[Data for analysis]:
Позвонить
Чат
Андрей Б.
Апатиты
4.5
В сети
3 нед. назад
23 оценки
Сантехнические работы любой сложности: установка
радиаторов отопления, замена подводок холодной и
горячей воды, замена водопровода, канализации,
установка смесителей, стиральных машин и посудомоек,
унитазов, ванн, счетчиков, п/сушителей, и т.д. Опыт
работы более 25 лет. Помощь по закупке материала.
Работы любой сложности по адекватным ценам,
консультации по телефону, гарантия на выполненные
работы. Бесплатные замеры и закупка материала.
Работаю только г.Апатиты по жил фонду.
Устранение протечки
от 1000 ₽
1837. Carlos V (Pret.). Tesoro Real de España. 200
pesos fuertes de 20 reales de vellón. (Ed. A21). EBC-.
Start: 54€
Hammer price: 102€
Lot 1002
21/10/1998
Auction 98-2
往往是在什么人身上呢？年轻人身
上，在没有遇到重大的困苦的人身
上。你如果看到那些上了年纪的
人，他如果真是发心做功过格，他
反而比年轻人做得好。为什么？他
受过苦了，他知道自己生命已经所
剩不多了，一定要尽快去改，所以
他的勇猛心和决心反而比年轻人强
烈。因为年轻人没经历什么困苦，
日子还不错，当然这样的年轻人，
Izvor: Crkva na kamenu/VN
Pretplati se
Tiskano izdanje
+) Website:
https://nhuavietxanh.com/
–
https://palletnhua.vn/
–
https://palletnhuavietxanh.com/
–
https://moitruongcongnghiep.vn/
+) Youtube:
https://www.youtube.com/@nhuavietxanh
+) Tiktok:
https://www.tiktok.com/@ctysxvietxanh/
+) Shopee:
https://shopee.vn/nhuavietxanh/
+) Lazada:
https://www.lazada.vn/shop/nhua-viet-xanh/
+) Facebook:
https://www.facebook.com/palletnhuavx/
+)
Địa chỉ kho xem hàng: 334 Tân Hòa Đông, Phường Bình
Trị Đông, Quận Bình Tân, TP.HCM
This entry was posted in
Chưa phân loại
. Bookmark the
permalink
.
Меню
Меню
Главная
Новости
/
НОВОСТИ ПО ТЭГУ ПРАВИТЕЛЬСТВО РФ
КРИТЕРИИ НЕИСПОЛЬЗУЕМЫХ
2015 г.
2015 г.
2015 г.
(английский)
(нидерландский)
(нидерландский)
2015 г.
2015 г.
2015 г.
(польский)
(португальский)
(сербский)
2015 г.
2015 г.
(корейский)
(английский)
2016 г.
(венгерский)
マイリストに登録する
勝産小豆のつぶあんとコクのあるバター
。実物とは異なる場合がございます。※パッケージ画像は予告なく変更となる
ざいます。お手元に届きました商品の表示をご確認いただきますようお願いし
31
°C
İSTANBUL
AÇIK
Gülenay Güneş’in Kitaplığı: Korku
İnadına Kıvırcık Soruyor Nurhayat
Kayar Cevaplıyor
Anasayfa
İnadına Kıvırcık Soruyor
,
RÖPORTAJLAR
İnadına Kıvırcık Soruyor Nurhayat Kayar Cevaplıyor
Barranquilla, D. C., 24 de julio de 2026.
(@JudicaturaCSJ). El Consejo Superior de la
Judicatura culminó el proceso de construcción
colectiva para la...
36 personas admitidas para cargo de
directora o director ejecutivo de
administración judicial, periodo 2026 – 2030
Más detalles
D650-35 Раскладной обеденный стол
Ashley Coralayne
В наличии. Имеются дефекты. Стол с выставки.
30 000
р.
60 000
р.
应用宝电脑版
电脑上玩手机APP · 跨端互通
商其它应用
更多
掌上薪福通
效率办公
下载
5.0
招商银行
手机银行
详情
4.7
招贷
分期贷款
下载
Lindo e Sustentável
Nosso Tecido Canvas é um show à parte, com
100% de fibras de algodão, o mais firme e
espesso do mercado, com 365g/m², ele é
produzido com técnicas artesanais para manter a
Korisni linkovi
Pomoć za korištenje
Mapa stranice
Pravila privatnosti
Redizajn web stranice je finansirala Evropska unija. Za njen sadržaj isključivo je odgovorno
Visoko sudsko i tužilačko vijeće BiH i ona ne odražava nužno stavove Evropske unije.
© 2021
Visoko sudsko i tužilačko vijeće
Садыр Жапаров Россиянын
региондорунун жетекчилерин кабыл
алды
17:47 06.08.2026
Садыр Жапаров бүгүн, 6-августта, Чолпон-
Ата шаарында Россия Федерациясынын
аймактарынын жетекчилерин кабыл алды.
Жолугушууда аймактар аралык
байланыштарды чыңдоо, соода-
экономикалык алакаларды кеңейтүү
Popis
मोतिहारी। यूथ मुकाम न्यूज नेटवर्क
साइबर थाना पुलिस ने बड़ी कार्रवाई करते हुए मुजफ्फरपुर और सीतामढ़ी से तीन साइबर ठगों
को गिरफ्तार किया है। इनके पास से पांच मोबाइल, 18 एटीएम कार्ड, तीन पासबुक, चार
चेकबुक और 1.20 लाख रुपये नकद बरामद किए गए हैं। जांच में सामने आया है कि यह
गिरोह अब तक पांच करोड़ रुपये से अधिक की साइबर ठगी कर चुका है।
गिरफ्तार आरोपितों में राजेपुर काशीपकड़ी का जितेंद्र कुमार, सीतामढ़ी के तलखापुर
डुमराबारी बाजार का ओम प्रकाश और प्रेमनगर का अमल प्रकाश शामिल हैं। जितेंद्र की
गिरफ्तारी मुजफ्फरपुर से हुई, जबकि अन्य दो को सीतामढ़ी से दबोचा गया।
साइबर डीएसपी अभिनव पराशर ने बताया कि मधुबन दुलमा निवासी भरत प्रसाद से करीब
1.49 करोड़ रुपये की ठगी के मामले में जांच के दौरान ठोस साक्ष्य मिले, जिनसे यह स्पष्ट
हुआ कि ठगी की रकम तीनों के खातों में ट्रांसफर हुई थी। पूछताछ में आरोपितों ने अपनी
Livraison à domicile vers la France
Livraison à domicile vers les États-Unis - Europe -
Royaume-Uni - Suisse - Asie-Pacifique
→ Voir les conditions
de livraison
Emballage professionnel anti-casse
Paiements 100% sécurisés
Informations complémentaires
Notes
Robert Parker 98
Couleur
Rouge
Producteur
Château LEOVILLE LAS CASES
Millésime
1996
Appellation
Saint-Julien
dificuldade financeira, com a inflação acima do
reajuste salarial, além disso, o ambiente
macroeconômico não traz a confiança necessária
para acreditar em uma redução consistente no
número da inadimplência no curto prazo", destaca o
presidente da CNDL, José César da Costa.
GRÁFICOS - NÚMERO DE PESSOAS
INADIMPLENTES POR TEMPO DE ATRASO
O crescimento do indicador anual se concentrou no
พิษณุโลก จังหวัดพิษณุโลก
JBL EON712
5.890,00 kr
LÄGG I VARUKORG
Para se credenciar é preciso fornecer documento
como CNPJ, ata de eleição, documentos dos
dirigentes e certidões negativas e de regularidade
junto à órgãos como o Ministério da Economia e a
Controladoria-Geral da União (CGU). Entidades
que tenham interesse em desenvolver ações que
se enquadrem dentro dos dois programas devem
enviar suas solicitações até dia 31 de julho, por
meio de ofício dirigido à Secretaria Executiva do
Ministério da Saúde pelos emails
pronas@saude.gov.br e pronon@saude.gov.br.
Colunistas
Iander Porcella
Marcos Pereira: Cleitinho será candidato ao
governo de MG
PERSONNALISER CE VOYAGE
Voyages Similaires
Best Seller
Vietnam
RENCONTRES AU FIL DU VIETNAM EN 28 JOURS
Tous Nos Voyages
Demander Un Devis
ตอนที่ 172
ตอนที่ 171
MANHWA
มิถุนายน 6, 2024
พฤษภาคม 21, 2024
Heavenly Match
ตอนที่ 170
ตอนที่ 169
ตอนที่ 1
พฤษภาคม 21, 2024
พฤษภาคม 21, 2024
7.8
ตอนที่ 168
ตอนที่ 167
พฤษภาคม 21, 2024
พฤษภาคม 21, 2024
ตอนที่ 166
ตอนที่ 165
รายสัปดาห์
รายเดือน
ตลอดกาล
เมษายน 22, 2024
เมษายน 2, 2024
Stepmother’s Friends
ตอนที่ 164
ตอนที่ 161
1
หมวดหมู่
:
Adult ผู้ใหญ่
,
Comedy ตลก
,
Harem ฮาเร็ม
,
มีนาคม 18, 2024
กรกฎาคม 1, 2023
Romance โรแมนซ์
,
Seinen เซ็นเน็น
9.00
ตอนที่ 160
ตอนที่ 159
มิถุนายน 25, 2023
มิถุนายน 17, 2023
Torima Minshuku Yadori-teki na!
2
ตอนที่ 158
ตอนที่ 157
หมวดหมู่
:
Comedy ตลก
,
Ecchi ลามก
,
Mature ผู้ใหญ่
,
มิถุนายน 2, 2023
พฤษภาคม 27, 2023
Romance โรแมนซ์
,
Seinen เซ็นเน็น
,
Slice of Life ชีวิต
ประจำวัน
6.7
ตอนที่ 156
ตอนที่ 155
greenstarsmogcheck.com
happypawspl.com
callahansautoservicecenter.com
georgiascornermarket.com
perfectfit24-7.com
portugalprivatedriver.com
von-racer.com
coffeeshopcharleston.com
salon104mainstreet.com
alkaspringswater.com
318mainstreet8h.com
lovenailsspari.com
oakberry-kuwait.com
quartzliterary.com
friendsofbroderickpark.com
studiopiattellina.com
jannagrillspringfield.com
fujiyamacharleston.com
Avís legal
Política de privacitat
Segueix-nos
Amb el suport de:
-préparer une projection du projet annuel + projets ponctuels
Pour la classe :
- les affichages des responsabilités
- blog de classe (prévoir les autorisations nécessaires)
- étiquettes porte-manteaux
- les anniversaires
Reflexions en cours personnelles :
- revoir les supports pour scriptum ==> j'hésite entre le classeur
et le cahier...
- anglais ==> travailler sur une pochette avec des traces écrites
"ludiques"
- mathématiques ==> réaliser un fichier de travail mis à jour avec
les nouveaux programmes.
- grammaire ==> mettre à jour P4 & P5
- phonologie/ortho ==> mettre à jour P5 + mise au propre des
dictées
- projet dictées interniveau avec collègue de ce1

[Task to carry out]: Return the total of lines in these records that hold "projet", without any other words.

[Worked solution]: 2